Edoch, die bijsturingen blijken in de praktijk in feite verregaande experimenten te zijn van een vooral financiële, in veel mindere mate intellectuele en in moreel opzicht volstrekt ondermaatse elite - experimenten door zo'n elite uitgevoerd op enkelingen maar ook op ganse volkeren en wel geheel buiten het medeweten van de 'proefkonijnen'. Ongelooflijk misschien, maar het gaat hier helemaal niet om speculaties doch om historische feiten waarvan de kampen van Hitler slechts de best bekende zijn, of moet men veeleer spreken van de slechtst bewaarde geheimen der transhumanisten?

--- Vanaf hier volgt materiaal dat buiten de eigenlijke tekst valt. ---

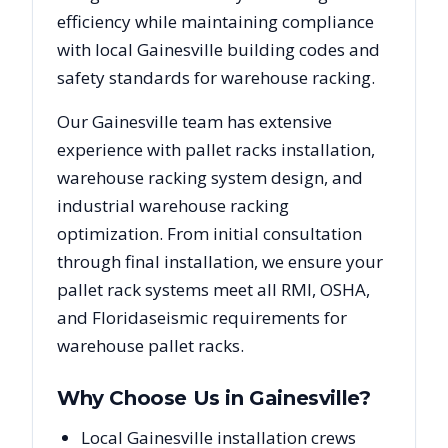
efficiency while maintaining compliance
with local
Gainesville
building codes and
safety standards for warehouse racking.
Our
Gainesville
team has extensive
experience with pallet racks installation,
warehouse racking system design, and
industrial warehouse racking
optimization. From initial consultation
through final installation, we ensure your
pallet rack systems meet all RMI, OSHA,
and
Florida
seismic requirements for
warehouse pallet racks.
Why Choose Us in
Gainesville
?
Local Gainesville installation crews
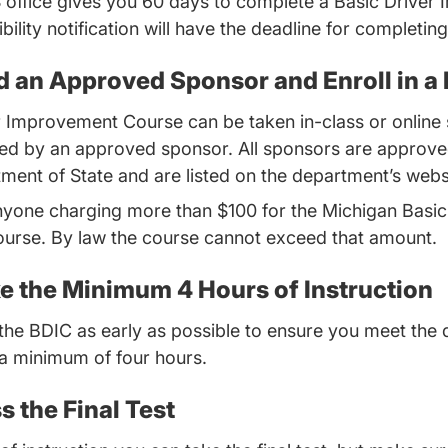
S office gives you 60 days to complete a Basic Drive
bility notification will have the deadline for completin
nd an Approved Sponsor and Enroll in a
r Improvement Course can be taken in-class or online 
ded by an approved sponsor. All sponsors are approve
ent of State and are listed on the department’s webs
nyone charging more than $100 for the Michigan Basic
rse. By law the course cannot exceed that amount.
ke the Minimum 4 Hours of Instruction
rt the BDIC as early as possible to ensure you meet the 
 a minimum of four hours.
s the Final Test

Men weet wat de Verlichting is en hoe zij ontstond en ontwikkelde en het is niet altijd zo'n slechte zaak geweest dat de mens of de staat de verantwoordelijkheid voor het eigen lot als het ware uit Gods handen rukte (of althans uit die van zijn 'vertegenwoordigers') om het zelf mee te gaan bepalen - men denke maar aan de sociale wetten die nu de caritas vervangen maar ook de grenzeloze uitbuiting. Maar wie had ooit kunnen vermoeden dat diezelfde verantwoordelijken die de zorg voor de armen dan toch verbeterden door ze te institutionaliseren in sociale wetten, alras aan 't pleiten zouden gaan tégen die wetten en vóór de terugkeer naar de wet van de natuur of dus naar de algehele wetteloosheid die met de wet van de sterkste samenvalt?

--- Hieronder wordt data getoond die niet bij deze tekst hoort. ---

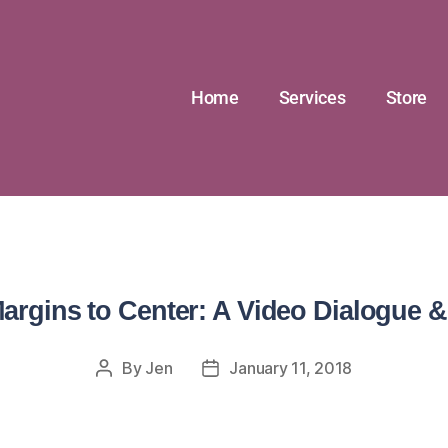
Home
Services
Store
argins to Center: A Video Dialogue &
By
Jen
January 11, 2018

Het is weliswaar zo dat de geneeskunde de zwakkeren in leven houdt, dat zij ervoor zorgt dat ze zich voortplanten en dat zij op die manier aan de volksgezondheid feitelijk geen echte dienst bewijst: had men de natuur zijn gangetje laten gaan, dan waren de zwakken die vandaag de staat tot last zijn, allang weggeselecteerd. Maar is de feitelijke volksgezondheid dan belangrijker dan de zorg die mensen voor elkaar wensen te dragen? - dat is de vraag die weliswaar voor sommigen moeilijk te ontdekken valt maar die dan toch niet in de duisternis van de onwetendheid verdwijnen mag omdat met deze vraag het lot van de mensheid als zodanig is verbonden. Wie anders heeft er baat bij die best denkbare volksgezondheid van morgen als het niet de actueel levenden zijn? En zijn zij het ook niet die willen geholpen worden als zij zwak zijn en lijden? De morgen niet meer bestaande zwakkelingen zullen alvast niet applaudisseren voor de natuurlijke selectie en de sterken die in leven bleven evenmin want zij hebben het nooit anders gekend. Als men vandaag mensen aan hun triestig lot overlaat omdat zij anders de gezondheidsstatistieken van morgen naar beneden zouden halen, dan kiest men vóór statistieken en tégen de mens. Dat die statistieken ook over mensen gaan, is hier uiteraard geheel irrelevant. Er bestaan theoretici van verschillende vormen van historicismen die bereid zijn om alle generaties levenden in dwangarbeid op te offeren voor het heil van ooit al was het slechts één generatie die in een verre toekomst in weelde zou leven. Zij maken dezelfde fout als allen die een gans leven doorbrengen in slavernij om, eenmaal met pensioen, van de vruchten van hun noeste inspanningen te kunnen genieten. Blijkbaar zien zij niet in dat zij aldus de slaaf zijn van zichzelf want in hun jonge jaren werken zij zich te pletter om het wrak dat zij op hoge leeftijd zullen zijn te kunnen dienen. Vaak ontdekken ze hun vergissing veel te laat om die nog te kunnen herstellen.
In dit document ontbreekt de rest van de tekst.